Tumor growth kinetic analyses might explain the excellent prognosis in childhood/adolescent papillary thyroid carcinoma (#752)

Toshihiko Kasahara 1 , Akira Miyauchi 1 , Yasuhiro Ito 1 , Takumi Kudo 1
  1. Kuma Hospital, Kobe, Hyogo, Japan

Background: Young patients with papillary thyroid carcinoma (PTC) have generally excellent prognoses despite their often-advanced disease status. To clarify the natural history of PTC in children and adolescents, we compared the tumor volume-doubling rate (TV-DR) under observation with hypothetical tumor volume-doubling rate (hTV-DR) before presentation in young PTC patients. DR is a reciprocal of doubling time and indicates the number of doublings that occur in a unit time. A negative value means the number of halvings per unit time.

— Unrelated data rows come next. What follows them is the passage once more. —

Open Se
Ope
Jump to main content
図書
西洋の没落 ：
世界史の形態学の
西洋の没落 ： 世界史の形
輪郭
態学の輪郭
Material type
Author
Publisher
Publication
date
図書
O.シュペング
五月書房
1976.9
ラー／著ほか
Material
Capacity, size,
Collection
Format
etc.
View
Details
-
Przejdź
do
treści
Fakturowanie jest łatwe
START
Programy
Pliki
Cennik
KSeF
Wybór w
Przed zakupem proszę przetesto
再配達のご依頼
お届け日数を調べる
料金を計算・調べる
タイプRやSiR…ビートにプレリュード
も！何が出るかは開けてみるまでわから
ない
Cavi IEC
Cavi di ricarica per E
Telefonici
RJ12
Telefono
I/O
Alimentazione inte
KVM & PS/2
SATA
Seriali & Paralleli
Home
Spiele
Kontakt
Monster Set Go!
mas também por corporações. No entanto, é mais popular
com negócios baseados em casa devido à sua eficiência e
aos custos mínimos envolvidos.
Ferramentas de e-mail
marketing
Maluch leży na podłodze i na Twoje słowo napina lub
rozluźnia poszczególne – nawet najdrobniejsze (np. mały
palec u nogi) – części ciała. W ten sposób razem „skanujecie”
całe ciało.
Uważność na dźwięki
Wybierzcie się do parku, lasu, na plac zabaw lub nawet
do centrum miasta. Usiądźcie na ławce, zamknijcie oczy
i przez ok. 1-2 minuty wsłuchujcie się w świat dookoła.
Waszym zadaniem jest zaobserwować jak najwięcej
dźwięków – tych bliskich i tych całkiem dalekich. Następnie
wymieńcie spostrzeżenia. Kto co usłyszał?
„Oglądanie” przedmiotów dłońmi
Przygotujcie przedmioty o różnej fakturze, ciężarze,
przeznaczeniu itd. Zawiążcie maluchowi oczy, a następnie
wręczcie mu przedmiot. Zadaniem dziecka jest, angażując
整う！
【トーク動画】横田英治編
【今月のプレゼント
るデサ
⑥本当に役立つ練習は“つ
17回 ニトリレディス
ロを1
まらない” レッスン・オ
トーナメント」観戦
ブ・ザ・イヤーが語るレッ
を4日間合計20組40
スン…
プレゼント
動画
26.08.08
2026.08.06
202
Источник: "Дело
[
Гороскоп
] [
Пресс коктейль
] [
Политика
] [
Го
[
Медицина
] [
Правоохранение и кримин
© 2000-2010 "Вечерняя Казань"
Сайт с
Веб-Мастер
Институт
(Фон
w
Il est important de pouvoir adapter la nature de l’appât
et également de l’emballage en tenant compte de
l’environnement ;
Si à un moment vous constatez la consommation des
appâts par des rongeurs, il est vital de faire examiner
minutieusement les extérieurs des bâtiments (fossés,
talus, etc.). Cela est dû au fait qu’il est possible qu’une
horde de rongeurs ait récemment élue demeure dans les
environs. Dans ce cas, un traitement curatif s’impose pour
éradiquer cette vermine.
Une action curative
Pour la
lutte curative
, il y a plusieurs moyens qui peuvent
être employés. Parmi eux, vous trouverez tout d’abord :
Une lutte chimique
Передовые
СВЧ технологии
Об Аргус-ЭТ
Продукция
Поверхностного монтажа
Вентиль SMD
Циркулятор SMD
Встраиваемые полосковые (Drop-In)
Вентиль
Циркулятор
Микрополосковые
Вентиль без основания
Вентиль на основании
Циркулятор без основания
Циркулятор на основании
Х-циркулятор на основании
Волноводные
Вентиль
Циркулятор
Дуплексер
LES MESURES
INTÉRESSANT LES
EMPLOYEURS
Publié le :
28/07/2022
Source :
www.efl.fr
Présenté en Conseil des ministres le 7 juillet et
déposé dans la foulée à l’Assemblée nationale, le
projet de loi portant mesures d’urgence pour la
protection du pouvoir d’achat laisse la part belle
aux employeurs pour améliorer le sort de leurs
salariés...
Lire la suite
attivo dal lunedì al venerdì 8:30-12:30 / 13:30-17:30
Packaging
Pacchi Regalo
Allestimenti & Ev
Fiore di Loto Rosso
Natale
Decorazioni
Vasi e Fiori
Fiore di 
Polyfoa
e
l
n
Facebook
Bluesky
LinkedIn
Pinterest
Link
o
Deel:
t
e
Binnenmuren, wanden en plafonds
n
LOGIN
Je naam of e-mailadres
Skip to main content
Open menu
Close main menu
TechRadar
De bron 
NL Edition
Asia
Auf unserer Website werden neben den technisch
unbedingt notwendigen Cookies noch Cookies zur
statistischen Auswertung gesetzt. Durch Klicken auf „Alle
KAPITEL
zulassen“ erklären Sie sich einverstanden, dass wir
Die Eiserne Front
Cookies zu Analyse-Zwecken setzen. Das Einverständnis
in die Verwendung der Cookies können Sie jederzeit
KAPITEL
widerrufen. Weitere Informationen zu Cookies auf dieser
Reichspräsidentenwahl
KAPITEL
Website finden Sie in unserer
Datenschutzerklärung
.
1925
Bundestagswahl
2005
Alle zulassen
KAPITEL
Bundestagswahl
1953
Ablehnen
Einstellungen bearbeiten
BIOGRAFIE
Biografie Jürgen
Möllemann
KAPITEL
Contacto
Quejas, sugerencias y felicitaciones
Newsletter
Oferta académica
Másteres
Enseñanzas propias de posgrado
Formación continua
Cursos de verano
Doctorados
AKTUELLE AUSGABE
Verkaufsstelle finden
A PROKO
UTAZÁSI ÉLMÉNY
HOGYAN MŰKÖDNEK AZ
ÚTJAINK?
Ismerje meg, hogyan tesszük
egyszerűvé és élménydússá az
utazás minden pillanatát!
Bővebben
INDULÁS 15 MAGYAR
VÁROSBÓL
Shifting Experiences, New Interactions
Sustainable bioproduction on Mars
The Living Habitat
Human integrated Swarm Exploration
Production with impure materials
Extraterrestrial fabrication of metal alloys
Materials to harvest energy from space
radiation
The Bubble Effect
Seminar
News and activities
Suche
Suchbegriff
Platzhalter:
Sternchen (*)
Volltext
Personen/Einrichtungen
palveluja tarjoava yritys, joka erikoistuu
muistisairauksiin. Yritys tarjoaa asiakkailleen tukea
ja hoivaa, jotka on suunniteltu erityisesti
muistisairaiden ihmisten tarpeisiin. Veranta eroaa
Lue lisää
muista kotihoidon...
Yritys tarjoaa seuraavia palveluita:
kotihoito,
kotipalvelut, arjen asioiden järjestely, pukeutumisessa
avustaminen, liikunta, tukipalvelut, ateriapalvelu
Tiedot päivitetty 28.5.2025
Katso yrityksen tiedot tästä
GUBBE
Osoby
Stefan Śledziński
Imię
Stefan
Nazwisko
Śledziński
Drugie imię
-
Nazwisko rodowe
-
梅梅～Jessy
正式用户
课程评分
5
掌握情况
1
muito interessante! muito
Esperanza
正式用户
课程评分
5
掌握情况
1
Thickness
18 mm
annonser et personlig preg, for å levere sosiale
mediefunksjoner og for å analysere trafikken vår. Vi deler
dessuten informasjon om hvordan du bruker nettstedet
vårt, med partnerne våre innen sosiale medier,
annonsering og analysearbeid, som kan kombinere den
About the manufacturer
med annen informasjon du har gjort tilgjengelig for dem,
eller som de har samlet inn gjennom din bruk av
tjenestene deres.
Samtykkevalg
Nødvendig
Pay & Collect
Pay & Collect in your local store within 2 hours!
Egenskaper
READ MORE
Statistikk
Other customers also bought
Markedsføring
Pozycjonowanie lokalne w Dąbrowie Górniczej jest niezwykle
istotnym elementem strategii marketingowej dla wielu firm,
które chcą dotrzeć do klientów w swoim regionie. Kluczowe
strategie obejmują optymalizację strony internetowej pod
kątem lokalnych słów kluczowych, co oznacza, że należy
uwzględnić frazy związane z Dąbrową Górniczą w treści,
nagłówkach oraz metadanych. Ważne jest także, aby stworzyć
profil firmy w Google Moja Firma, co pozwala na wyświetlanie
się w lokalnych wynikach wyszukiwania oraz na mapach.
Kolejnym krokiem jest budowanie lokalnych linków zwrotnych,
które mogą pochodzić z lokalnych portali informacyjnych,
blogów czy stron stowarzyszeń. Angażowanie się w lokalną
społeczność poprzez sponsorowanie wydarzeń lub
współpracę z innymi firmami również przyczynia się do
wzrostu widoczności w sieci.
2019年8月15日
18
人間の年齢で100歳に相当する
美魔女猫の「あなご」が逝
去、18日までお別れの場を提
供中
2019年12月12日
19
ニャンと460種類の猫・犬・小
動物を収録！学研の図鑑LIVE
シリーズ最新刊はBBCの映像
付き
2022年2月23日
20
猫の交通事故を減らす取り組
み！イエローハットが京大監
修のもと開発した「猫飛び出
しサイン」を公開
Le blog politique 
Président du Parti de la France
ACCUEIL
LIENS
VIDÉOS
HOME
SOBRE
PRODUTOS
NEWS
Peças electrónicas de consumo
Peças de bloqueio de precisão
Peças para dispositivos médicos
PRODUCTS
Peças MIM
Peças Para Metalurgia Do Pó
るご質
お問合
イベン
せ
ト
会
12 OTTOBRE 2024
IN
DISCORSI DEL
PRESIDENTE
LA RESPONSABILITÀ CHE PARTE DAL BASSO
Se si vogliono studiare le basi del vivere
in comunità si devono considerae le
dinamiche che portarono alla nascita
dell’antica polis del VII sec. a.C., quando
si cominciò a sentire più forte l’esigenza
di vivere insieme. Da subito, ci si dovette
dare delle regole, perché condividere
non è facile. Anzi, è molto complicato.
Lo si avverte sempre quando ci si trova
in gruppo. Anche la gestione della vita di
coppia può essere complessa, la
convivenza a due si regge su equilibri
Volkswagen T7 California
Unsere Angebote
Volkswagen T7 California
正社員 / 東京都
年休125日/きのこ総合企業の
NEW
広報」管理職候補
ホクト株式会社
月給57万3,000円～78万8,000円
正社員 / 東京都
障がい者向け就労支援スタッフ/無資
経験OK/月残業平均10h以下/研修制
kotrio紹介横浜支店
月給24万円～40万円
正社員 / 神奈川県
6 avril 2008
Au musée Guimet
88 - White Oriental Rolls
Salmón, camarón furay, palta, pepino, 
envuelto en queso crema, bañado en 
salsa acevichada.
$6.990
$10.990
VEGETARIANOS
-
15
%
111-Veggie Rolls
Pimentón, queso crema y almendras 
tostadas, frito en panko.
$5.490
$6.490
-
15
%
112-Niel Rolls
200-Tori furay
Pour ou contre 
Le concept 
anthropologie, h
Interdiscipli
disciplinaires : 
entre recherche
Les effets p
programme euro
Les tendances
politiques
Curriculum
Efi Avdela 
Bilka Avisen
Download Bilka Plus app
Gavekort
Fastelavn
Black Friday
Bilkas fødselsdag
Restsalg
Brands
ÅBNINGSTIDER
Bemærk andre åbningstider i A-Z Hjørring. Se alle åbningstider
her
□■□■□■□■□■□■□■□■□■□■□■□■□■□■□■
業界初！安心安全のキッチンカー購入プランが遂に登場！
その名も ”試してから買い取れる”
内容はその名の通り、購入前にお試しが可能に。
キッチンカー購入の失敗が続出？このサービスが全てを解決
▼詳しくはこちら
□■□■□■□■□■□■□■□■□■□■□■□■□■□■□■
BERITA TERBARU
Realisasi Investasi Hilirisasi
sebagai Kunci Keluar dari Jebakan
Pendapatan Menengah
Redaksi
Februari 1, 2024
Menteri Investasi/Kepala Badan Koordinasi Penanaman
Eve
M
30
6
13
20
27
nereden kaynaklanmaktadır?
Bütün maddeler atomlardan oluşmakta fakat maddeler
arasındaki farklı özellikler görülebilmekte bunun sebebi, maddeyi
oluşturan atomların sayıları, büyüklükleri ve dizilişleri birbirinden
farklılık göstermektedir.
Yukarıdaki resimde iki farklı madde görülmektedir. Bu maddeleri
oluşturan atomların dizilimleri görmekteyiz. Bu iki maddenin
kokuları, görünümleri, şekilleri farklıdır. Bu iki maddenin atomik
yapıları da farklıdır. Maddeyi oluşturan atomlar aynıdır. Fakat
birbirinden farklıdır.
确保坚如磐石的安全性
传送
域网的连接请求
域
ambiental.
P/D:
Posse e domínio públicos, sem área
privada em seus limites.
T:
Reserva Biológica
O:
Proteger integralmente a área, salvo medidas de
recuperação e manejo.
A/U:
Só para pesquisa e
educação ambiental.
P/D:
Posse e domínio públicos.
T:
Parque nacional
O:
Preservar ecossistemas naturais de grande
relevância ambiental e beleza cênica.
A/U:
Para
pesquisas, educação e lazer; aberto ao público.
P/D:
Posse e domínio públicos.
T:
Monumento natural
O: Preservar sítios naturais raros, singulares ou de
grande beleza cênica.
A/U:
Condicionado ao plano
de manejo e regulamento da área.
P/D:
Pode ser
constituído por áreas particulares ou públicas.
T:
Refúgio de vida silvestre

Methods: We enrolled 20 patients with PTC diagnosed cytologically aged 12–19 years who were followed with periodical ultrasound examinations for ≥3 months before surgery due to various reasons. Seventeen of them later underwent surgery confirming the diagnosis. We calculated the TV-DRs using tumor diameters measured serially after presentation. We also calculated hTV-DRs using the tumor diameters and the patient's age at presentation, assuming that a single cancer cell was present at the patient's birth and that the tumor grew at a constant rate. These values indicate the least growth rates necessary for a single cancer cell to become the tumor size at the presentation.

Results: Thirteen patients had positive TV-DRs (/year) ranging from 0.09–1.89 indicating slow growth, and the remaining seven patients had negative values (-0.08 – -1.21) indicating regression. The median TV-DR was 0.29. The hTV-DRs (1.53–2.72, median 1.71) were significantly larger than the TV-DRs (p<0.001), indicating much faster growth before presentation.

Conclusions: These data suggest that deceleration of tumor growth has already occurred at presentation in the majority of the cases. This might explain why disease-specific survival is excellent, despite the frequent advanced disease in pediatric/adolescent patients with PTC.